小さな心届ける巨大なる意思

memory:79 少女の願いは光に満ちて

 私達の暮らしは、とても苦しいものでした。

 両親がいなくなり、おにーちゃんと二人だけの生活は、身体の事もありいつも迷惑をかけるのは私だったんです。


 できる事はなんでもするつもりでも、けれどそのできる事が限られて、結果いつもおにーちゃんに全てを委ねる毎日を送っていました。

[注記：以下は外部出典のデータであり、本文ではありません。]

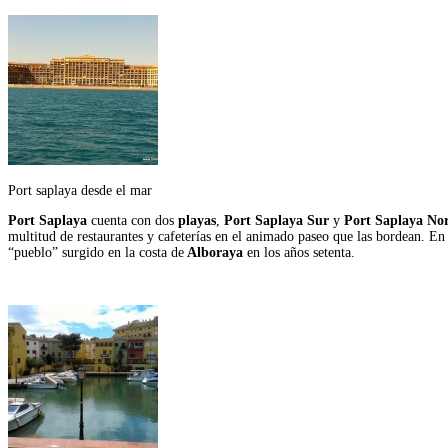
Port saplaya desde el mar
Port Saplaya
cuenta con dos
playas
,
Port Saplaya Sur
y
Port Saplaya Nor
multitud de restaurantes y cafeterías en el animado paseo que las bordean. En
“pueblo” surgido en la costa de
Alboraya
en los años setenta.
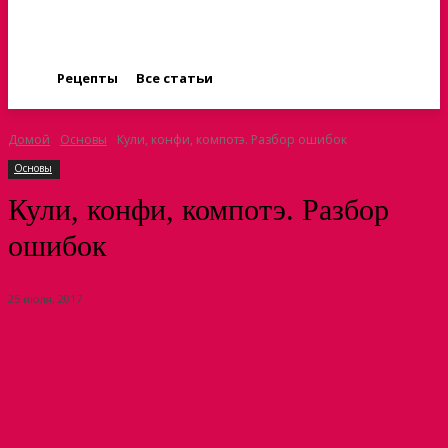
Рецепты
Все статьи
Домой
Основы
Кули, конфи, компотэ. Разбор ошибок
Основы
Кули, конфи, компотэ. Разбор
ошибок
25 июля, 2017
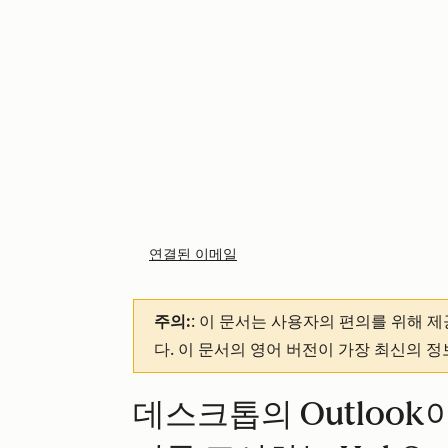
연결된 이메일
주의:
: 이 문서는 사용자의 편의를 위해 
다. 이 문서의 영어 버전이 가장 최신의 
데스크톱의 Outlook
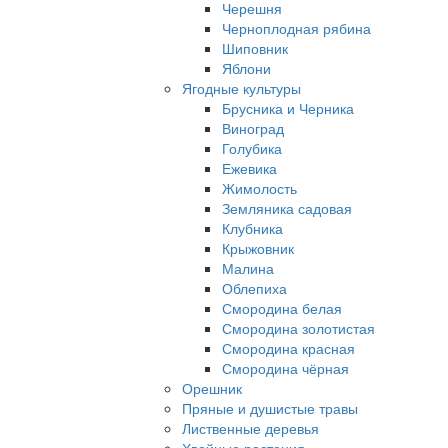
Черешня
Черноплодная рябина
Шиповник
Яблони
Ягодные культуры
Брусника и Черника
Виноград
Голубика
Ежевика
Жимолость
Земляника садовая
Клубника
Крыжовник
Малина
Облепиха
Смородина белая
Смородина золотистая
Смородина красная
Смородина чёрная
Орешник
Пряные и душистые травы
Лиственные деревья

「おはよーですの、雪花ゆっかちゃん。車椅子には自分で乗れるですの?」


「あ、はい。ありがとうございます、アオイさん。これでも私、おにーちゃんに迷惑かけない様にそれぐらいはでき――あいたっ!?」


「ああ……きっと今までの暮らしとは感覚が違がってるですの。だから落ちちゃったですのね。さあ、アオイの手につかまるですの。上体ぐらいは起こせるですの?」


「あうう……すみません。」


 そんな日がウソの様なここ、アメノトリフネと言う機関施設での暮らし。まだ二日と経っていない中での出来事。いつもおにーちゃんに迷惑をかけていた私……今度は相部屋になったアオイさんにまで迷惑をかける始末です。


 と、そんな思いでうつむいていた私を覗き込む、ツーサイドアップのプラチナブロンドが眩しいおねーちゃんが、笑顔で言葉を投げてくれます。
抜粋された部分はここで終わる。